◆ ACTION ITEM
What you write must match the records exactly, except for the images, which are left out.

**** DATA IN THIS EXERCISE ****

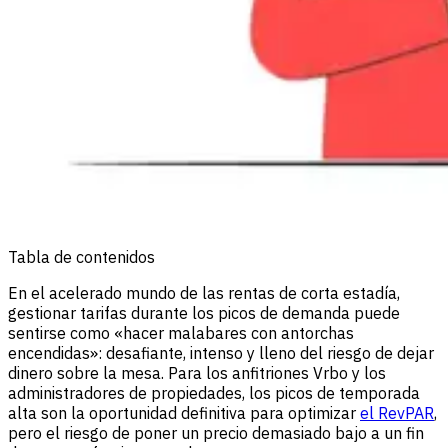
Tabla de contenidos
En el acelerado mundo de las rentas de corta estadía,
gestionar tarifas durante los picos de demanda puede
sentirse como «hacer malabares con antorchas
encendidas»: desafiante, intenso y lleno del riesgo de dejar
dinero sobre la mesa. Para los anfitriones Vrbo y los
administradores de propiedades, los picos de temporada
alta son la oportunidad definitiva para optimizar
el RevPAR
,
pero el riesgo de poner un precio demasiado bajo a un fin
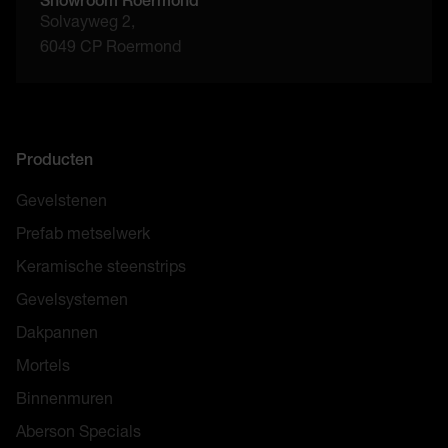
Solvayweg 2,
6049 CP Roermond
Producten
Gevelstenen
Prefab metselwerk
Keramische steenstrips
Gevelsystemen
Dakpannen
Mortels
Binnenmuren
Aberson Specials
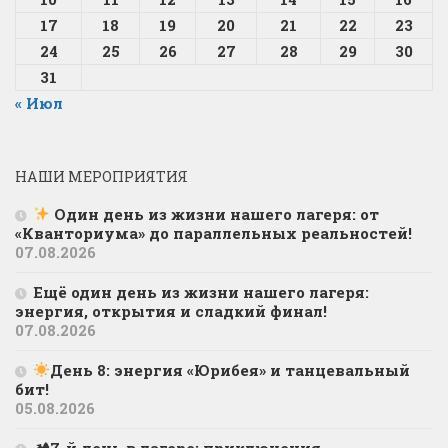
17
18
19
20
21
22
23
24
25
26
27
28
29
30
31
« Июл
НАШИ МЕРОПРИЯТИЯ
Один день из жизни нашего лагеря: от
«Кванториума» до параллельных реальностей!
07.08.2026
Ещё один день из жизни нашего лагеря:
энергия, открытия и сладкий финал!
07.08.2026
День 8: энергия «Юрибея» и танцевальный
бит!
05.08.2026
🏕7-й день в лагере: приключения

****

◆ YOUR SOLUTION
Tabla de contenidos
En el acelerado mundo de las rentas de corta estadía,
gestionar tarifas durante los picos de demanda puede
sentirse como «hacer malabares con antorchas
encendidas»: desafiante, intenso y lleno del riesgo de dejar
dinero sobre la mesa. Para los anfitriones Vrbo y los
administradores de propiedades, los picos de temporada
alta son la oportunidad definitiva para optimizar
el RevPAR
,
pero el riesgo de poner un precio demasiado bajo a un fin
Solvayweg 2,
6049 CP Roermond
Producten
Gevelstenen
Prefab metselwerk
Keramische steenstrips
Gevelsystemen
Dakpannen
Mortels
Binnenmuren
Aberson Specials
17
18
19
20
21
22
23
24
25
26
27
28
29
30
31
« Июл
НАШИ МЕРОПРИЯТИЯ
Один день из жизни нашего лагеря: от
«Кванториума» до параллельных реальностей!
07.08.2026
Ещё один день из жизни нашего лагеря:
энергия, открытия и сладкий финал!
07.08.2026
День 8: энергия «Юрибея» и танцевальный
бит!
05.08.2026
🏕7-й день в лагере: приключения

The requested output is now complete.